Abstract:
Borderline personality disorder carries a heavy suicide burden: lifetime suicidal ideation ~80%, suicide
attempts ~52%, suicide deaths ~6%. Medications are widely used, but antisuicidal effects remain uncertain.
Umbrella review (2020–2025) plus large observational cohorts in adults. Interventions: antidepressants,
antipsychotics, mood stabilizers, attention-deficit/hyperactivity disorder medications, benzodiazepines,
clozapine. Outcomes: suicide attempts, suicide deaths, suicidal ideation; secondary: self-harm and emergency
presentations.

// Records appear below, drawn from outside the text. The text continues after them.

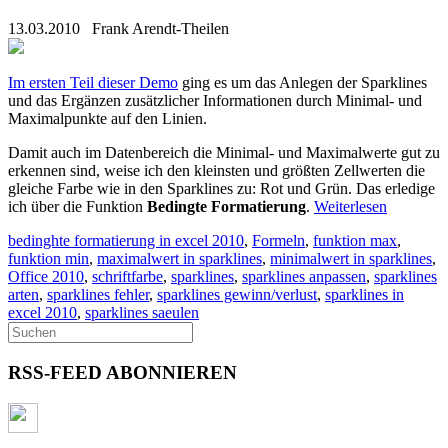
13.03.2010
Frank Arendt-Theilen
Im ersten Teil dieser Demo
ging es um das Anlegen der Sparklines
und das Ergänzen zusätzlicher Informationen durch Minimal- und
Maximalpunkte auf den Linien.
Damit auch im Datenbereich die Minimal- und Maximalwerte gut zu
erkennen sind, weise ich den kleinsten und größten Zellwerten die
gleiche Farbe wie in den Sparklines zu: Rot und Grün. Das erledige
ich über die Funktion
Bedingte Formatierung
.
Weiterlesen
bedinghte formatierung in excel 2010
,
Formeln
,
funktion max
,
funktion min
,
maximalwert in sparklines
,
minimalwert in sparklines
,
Office 2010
,
schriftfarbe
,
sparklines
,
sparklines anpassen
,
sparklines
arten
,
sparklines fehler
,
sparklines gewinn/verlust
,
sparklines in
excel 2010
,
sparklines saeulen
RSS-FEED ABONNIEREN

Across large registries (>20,000 individuals), attention-deficit/hyperactivity disorder medication
was linked to 15–20% lower suicide-related outcomes and ~50% lower suicide deaths. Antidepressants were
linked to 30–40% higher risk; antipsychotics to 15–20% higher risk; benzodiazepines to ~60% higher risk and
~4-fold higher suicide deaths; mood stabilizers showed no clear change. No randomized trials demonstrated
reductions in suicide attempts or deaths. A small body of clozapine studies (one randomized trial; multiple
uncontrolled reports) suggested reductions in severe self-harm at ~250–265 mg/day, but overall certainty was
low. Clinically, prioritize structured psychotherapy; use medications for targeted symptom clusters; avoid longterm
benzodiazepines; consider clozapine only in highly refractory cases with close monitoring.